今回は、株式会社マガジンハウスが、総合女性誌『anan』が通巻2000号を迎えたことを記念して、2016年4月11日〜4月17日 東京メトロ表参道駅構内にて開催した「ananアーカイブ展」について取り上げます。創刊から46年間分の表紙を振り返るアーカイブ展開催の経緯から、予想を超える反響、そしてSNS上での意外な盛り上がりまで、株式会社マガジンハウス マーケティング局 宣伝プロモーション部 宮下明久さんにお話を伺いました。

Interview & Text : 坂巻 渚
現在の読者から創刊当時の読者まで。
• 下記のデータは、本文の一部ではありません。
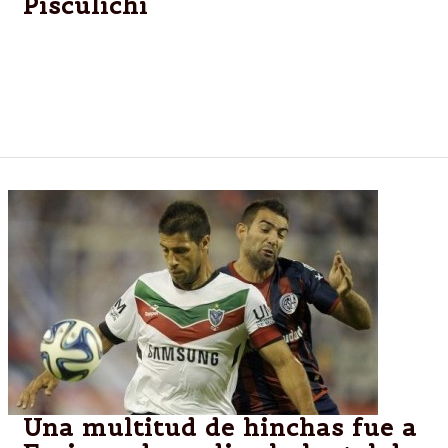
Pisculichi
River aprovechó su chance, le ganó a Boca y está en
la final Copa Sudamericana. Se impuso 1-0 con un
gol de Pisculichi en el primer tiempo y chocará por
el título contra Nacional de Medellín.
Una multitud de hinchas fue a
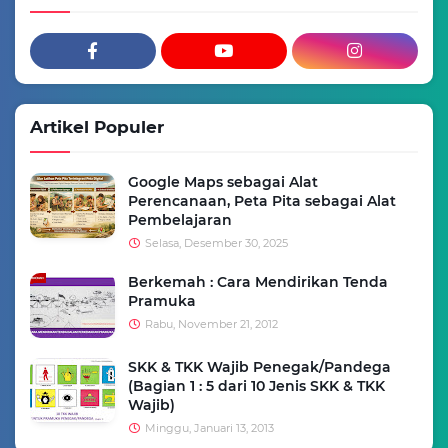
Artikel Populer
Google Maps sebagai Alat
Perencanaan, Peta Pita sebagai Alat
Pembelajaran
Selasa, Desember 30, 2025
Berkemah : Cara Mendirikan Tenda
Pramuka
Rabu, November 21, 2012
SKK & TKK Wajib Penegak/Pandega
(Bagian 1 : 5 dari 10 Jenis SKK & TKK
Wajib)
Minggu, Januari 13, 2013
46年間の歴史を沢山の方に伝えたい。

<1970年の創刊号の表紙>

— まず、「ananアーカイブ展」開催の経緯からお教えいただけますか。

宮下:『anan』は今年の4月に、「週刊女性ライフスタイル・総合誌」としては初めて、通巻2000号を迎えました。初めは、2000号の販売促進のために読者招待のイベントなども検討していましたが、せっかくこれまで長い歴史を築いてきた雑誌なので、一部の方をイベントに呼ぶだけではなく、もっと沢山の方に楽しんでいただけるような企画にしよう、と考えたのが始まりです。創刊から46年ということを考えるとこれまでの読者の年齢層は幅広く、下は10代から上は70代位の方までいらっしゃるんです。今の読者の方に『anan』の歴史を知っていただくことはもちろん、以前読者だった方に久しぶりに『anan』を思い出してもらったり、まだ読んだことのない方にも興味を持ってもらえるような、幅広い層にアプローチできる企画ということをキーとして考えました。
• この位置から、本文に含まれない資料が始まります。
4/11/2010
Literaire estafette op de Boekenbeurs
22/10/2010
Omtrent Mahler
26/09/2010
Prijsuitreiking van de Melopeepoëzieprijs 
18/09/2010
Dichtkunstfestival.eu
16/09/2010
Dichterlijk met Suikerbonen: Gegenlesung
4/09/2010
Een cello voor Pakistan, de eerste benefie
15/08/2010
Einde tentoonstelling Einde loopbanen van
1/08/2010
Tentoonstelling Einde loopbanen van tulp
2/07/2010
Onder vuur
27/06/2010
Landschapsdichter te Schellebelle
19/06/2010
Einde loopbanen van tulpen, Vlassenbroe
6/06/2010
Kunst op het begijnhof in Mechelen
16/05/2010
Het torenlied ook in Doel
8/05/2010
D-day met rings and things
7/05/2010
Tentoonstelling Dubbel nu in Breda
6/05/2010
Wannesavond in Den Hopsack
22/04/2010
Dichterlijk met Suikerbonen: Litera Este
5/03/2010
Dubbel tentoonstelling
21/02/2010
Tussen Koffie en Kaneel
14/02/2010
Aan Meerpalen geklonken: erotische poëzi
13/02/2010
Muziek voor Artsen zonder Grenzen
— 表紙のアーカイブを展示するというアイデアには、どのように辿り着いたのですか?

宮下:もともと2000号の誌面で表紙のアーカイブ特集をすることになっており、その特集が元になっています。実際表紙を並べてみると、当時流行していたファッション、ライフスタイルから当時一斉を風靡したアイドルまで、その時代の特徴が見えてきて結構面白いんですよね。これを人通りの多い場所で展示したら、幅広い年齢層の方に興味を持っていただけそうだと感じ、割とすんなり今回の企画が決まりました。本誌と連動することで雑誌の販売促進にもなりますしね。インターネットが普及し、雑誌を読む人が減ってきている中で、改めて雑誌の良さを感じてもらう機会にもなればと思いました。

— 企画が決まってから、アーカイブ展を実現される上で苦労されたことはありますか?

宮下:まずは、表紙が全て揃うのかという点が心配でしたね。ただしっかりと担当セクションが、時系列で綺麗に表紙を保管してくれていたのでかなり助かりました。今回の企画は表紙がないと成り立たないので(笑)ただ2000号のうち、約1600号分はデジタル化されておらず、最初は表紙をデジタル化することから始まりました。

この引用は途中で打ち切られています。